Daniel Gilbert
Daniel Gilbert

Reputation: 133

Does it matter if I don't explicitly cast an int to a char before comparison with a char?

When comparing an int to a char, should I explicitly cast one of them, or let the compiler do it for me? Does it matter? Why?

E.g.

int i = 113;
char c = 'q';
if (static_cast<char>(i) == c)
    cout << "equal";
// OR
if (i == c)
    cout << "equal";

Upvotes: 3

Views: 776

Answers (2)

yeputons
yeputons

Reputation: 9238

Actually, it does matter in some cases due to integral promotion and the fact that explicit conversion of int to char truncates higher bytes. Basically, if you try to compare two number-like types of different sizes, there are certain rules by which they're converted to some "common type", which is typically enough to "fit" both types. But if you do explicit conversion, you may lose some information.

Consider the following code:

#include <iostream>

using namespace std;

int main() {
    int i = 113;
    char c = 'q';
    cout << (static_cast<char>(i) == c) << endl; // 1
    cout << (i == c) << endl; // 1

    i += 0x100; // i is now 369, but lower byte is 113.
    cout << (static_cast<char>(i) == c) << endl; // 1
    cout << (i == c) << endl; // 0
    return 0;
}

When you explicitly convert int to a char, higher bytes typically get truncated (as noted in the comments, it's implementation-defined). However, when you compare int with char, the latter gets automatically promoted to int and then two ints are compared.

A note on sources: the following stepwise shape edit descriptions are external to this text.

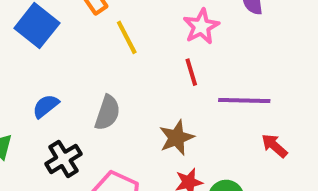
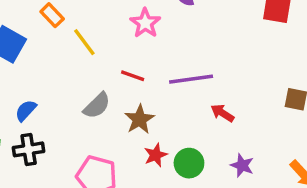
red line: (191, 72) -> (133, 76), moved, turned -45
gray semicircle: (107, 113) -> (97, 106), moved, turned 36
black cross: (63, 159) -> (29, 149), moved, turned 32

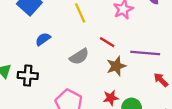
blue semicircle: (26, 111) -> (43, 39), moved
brown star: (139, 119) -> (116, 66), moved

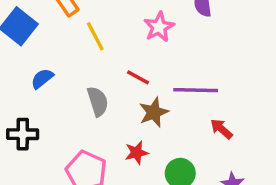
gray semicircle: (79, 57) -> (98, 101), turned -72
red star: (111, 98) -> (137, 153), moved

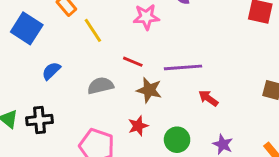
pink star: (159, 27) -> (146, 17), turned 30
gray semicircle: (98, 101) -> (100, 86), turned -80
brown star: (154, 112) -> (149, 90), turned -30

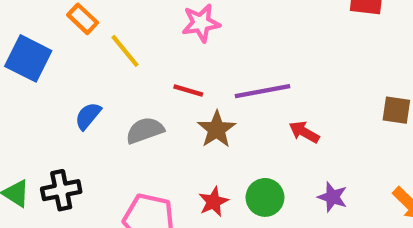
blue semicircle: (51, 71) -> (88, 116), moved
brown star: (149, 90) -> (217, 129), turned 30
red star: (138, 126) -> (213, 202), moved

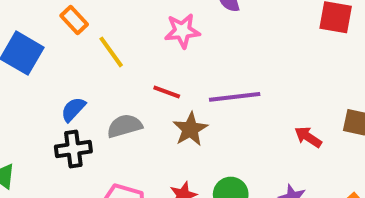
red arrow: (304, 132) -> (308, 137), moved
black cross: (61, 190) -> (73, 149), moved

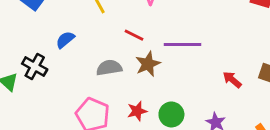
gray semicircle: (125, 126) -> (109, 68), moved
black cross: (73, 149) -> (35, 66), moved, turned 30

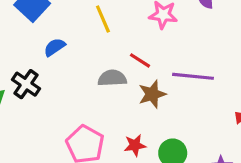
blue semicircle: (65, 40) -> (55, 47), moved
gray semicircle: (109, 68) -> (112, 78), moved

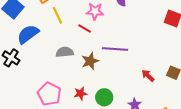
blue semicircle: (55, 47) -> (28, 34), size x1.6
red line: (140, 60) -> (85, 29), moved

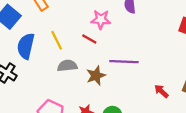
yellow line: (57, 15) -> (57, 40), moved
blue semicircle: (28, 34) -> (26, 46), turned -40

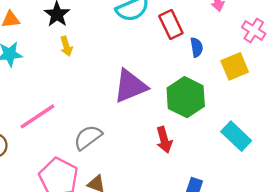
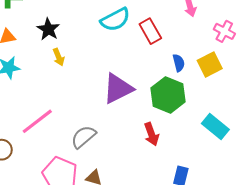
blue semicircle: (197, 47) -> (179, 63), moved

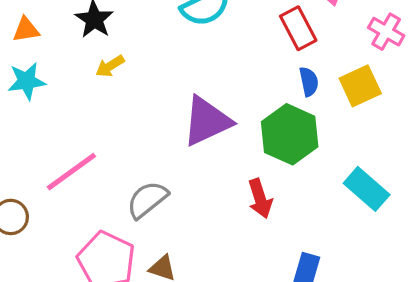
red rectangle: (150, 31) -> (298, 28), moved
yellow arrow: (59, 57) -> (110, 66), turned 78

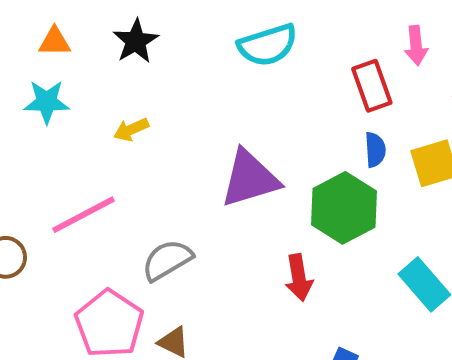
yellow arrow: (110, 66) -> (131, 130), moved

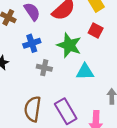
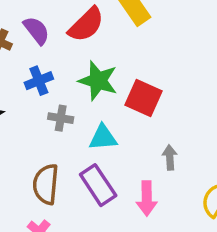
red square: (96, 31) -> (144, 98), moved, size x1.5
cyan triangle: (85, 72) -> (103, 137), moved

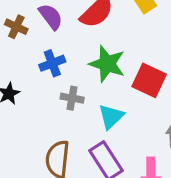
cyan triangle: (103, 137) -> (111, 117), turned -40

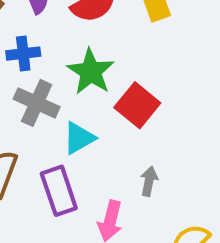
gray cross: (72, 98) -> (37, 103), size x1.5

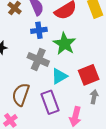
blue cross: (23, 54) -> (39, 30), moved
red square: (137, 105) -> (89, 75), moved, turned 30

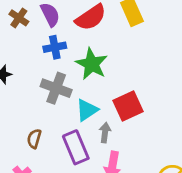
brown semicircle: (21, 95) -> (34, 139), size x0.6
gray arrow: (94, 97) -> (105, 132), moved

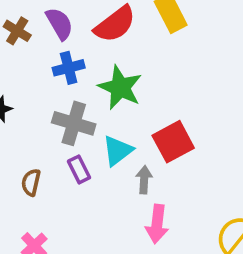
brown semicircle: (34, 139) -> (31, 182), moved
purple rectangle: (76, 147) -> (79, 169), moved, size x0.6

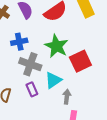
blue cross: (69, 68) -> (19, 42), moved
red square: (173, 142) -> (80, 61), moved

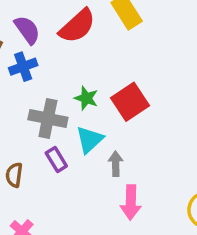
blue cross: (19, 42) -> (23, 67), moved
green star: (56, 46) -> (86, 98), moved, size x0.6

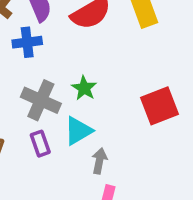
red square: (130, 102) -> (159, 106), moved

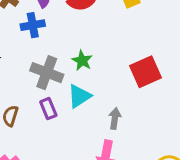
gray arrow: (99, 161) -> (115, 119), moved

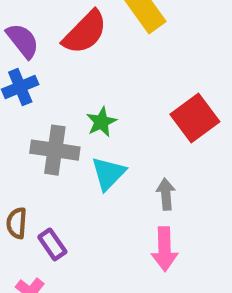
green star: (82, 61) -> (101, 122), turned 30
purple rectangle: (48, 109) -> (52, 244), moved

In this particular case you may avoid explicit cast. However, as mentioned in this answer, it's not always ideologically correct to do so, as in standard library characters stored in int are typically non-negative numbers (e.g. 0..255), as opposed to char, which can be signed depending on the compiler/platform (e.g. -128..127). That will cause potential problems if there are non-ASCII characters in your comparison.

So, if you are absolutely sure that you will never ever need non-ASCII, you can avoid explicit casts. But if it's not the case (or if you want to get a good habit), it's better to think about conventions and convert char to unsigned char before comparing with int:

i == static_cast<unsigned char>(c)

Upvotes: 7

Cheers and hth. - Alf
Cheers and hth. - Alf

Reputation: 145279

The cast in your example should go the other way, from char to int, via unsigned char.


The established very very strong convention for representing char values as int, in particular for functions such as isalpha, is that a negative char value is represented as that value converted to unsigned char, a strictly non-negative value.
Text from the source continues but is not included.